À Yamoussoukro, la fièvre immobilière s’empare de la capitale politique ivoirienne. Les terrains s’arrachent, les chantiers fleurissent et les prix s’envolent. Un boom qui attire investisseurs et promoteurs, mais fait aussi craindre pour l’avenir des terres agricoles environnantes.
Un marché foncier en pleine effervescence
Les parcelles disponibles, autrefois réservées aux cultures locales, se transforment en lots constructibles. Les terrains se négocient entre 15 et 40 millions de FCFA selon leur emplacement et leur taille. Francis Djaha, agent immobilier implanté depuis cinq ans, observe cette frénésie : « Les demandes affluent de tous horizons. Des particuliers cherchent à bâtir des résidences, des industriels misent sur des bureaux, tandis que d’autres investisseurs visent des terrains agricoles ou des maisons clés en main. »
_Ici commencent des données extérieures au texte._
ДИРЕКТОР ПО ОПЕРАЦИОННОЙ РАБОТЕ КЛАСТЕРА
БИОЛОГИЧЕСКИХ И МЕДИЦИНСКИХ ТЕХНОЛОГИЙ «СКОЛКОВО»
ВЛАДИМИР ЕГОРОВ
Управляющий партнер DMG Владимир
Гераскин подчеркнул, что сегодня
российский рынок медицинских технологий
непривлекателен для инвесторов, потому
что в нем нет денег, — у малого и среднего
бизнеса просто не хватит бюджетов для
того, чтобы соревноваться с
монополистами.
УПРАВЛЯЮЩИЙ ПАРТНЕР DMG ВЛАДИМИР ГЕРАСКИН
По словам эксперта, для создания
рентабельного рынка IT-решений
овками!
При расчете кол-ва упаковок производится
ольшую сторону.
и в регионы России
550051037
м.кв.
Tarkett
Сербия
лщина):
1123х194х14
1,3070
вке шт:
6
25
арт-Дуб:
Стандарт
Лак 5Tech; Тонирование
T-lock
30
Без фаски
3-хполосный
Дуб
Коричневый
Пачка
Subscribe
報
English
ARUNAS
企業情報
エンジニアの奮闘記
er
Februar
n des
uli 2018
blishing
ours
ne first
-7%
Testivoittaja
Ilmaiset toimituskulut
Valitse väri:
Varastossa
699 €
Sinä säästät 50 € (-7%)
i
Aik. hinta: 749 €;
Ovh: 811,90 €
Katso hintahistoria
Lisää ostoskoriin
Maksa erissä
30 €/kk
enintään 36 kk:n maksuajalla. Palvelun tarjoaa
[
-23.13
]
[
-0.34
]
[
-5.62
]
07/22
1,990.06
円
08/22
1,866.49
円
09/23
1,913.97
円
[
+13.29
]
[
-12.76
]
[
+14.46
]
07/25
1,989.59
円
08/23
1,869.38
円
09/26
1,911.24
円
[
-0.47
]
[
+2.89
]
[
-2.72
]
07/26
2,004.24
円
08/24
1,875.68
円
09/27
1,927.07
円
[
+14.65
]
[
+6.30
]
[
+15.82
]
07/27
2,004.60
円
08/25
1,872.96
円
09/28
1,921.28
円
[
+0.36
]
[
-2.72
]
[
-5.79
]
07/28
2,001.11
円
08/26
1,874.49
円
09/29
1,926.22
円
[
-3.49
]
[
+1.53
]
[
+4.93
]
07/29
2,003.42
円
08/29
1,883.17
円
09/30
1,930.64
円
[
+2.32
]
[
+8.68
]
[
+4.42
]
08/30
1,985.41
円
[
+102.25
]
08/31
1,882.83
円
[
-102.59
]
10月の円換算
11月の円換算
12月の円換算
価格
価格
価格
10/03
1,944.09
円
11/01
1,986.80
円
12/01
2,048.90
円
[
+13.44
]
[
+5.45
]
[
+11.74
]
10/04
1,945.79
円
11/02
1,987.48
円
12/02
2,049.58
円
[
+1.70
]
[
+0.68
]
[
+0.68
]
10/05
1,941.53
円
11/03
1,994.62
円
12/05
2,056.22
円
La vue imprenable sur la basilique Notre-Dame de la Paix, symbole national, ajoute un attrait supplémentaire. Les promoteurs n’hésitent pas à utiliser des drones pour mettre en valeur leurs projets, comme le fait régulièrement Francis Djaha avec ses clients.
Des atouts majeurs pour attirer les capitaux
Plusieurs facteurs expliquent cet engouement pour Yamoussoukro. D’abord, la disponibilité du foncier, encore préservé des pressions urbaines des grandes villes. Ensuite, une infrastructure routière bien développée, facilitant les déplacements dans une ville où la circulation reste fluide. « Les axes sont larges et bien aménagés, ce qui n’est pas toujours le cas ailleurs », souligne Francis Djaha.
La ville bénéficie aussi d’un environnement paisible et d’un patrimoine historique unique, hérité de l’ère du président Houphouët-Boigny. « De Yamoussoukro, il est possible de rejoindre rapidement toutes les régions du pays », ajoute-t-il. Une centralité géographique qui en fait un choix stratégique pour les investisseurs.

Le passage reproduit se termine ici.